Viner had little idea of what the old solicitor meant as regards going to work; it seemed to him that for all practical purposes they were already in a maze out of which there seemed no easy way. And he was not at all sure of what they were doing when, breakfast being over next morning, Mr. Pawle conducted him across the square to the old four-square churchyard, and for half an hour walked him up one path and down another and in and around the ancient yew-trees and gravestones.
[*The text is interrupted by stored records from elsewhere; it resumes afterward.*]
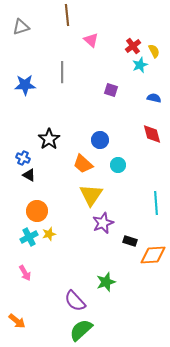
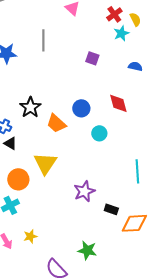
red diamond: (152, 134) -> (118, 103), moved
orange trapezoid: (83, 164) -> (56, 123), moved
yellow triangle: (91, 195) -> (45, 163), moved
yellow star: (49, 234) -> (30, 236), moved
green star: (106, 282) -> (87, 250), turned 30

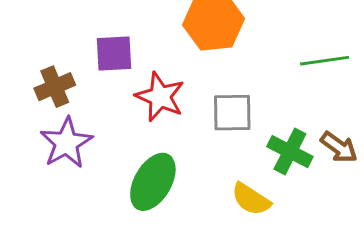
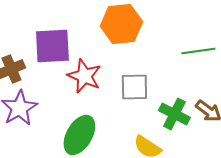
purple square: (114, 53) -> (52, 46), size x1.4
"Do you know what I've been looking for, Viner?" asked Mr. Pawle at last as he turned towards the church porch. "I was looking for something, you know."

"Not the faintest notion!" answered Viner dismally. "I wondered!"

"I was looking," replied Mr. Pawle with a faint chuckle, "to see if I could find any tombstones or monuments in this churchyard bearing the name Ashton. There isn't one! I take it from that significant fact that Ashton didn't come down here to visit the graves of his kindred. But now come into the church—Mrs. Summers told me this morning that there's a chapel here in which the Cave-Gray family have been interred for two or three centuries. Let's have a look at it."

Viner, who had a dilettante love of ancient architecture, was immediately lost in admiration of the fine old structure into which he and his companion presently stepped. He stood staring at the high rood, the fine old rood screen, the beauty of the clustered columns—had he been alone, and on any other occasion, he would have spent the morning in wandering around nave and aisles and transepts. But Mr. Pawle, severely practical, at once made for the northeast chapel; and Viner, after another glance round, was forced to follow him.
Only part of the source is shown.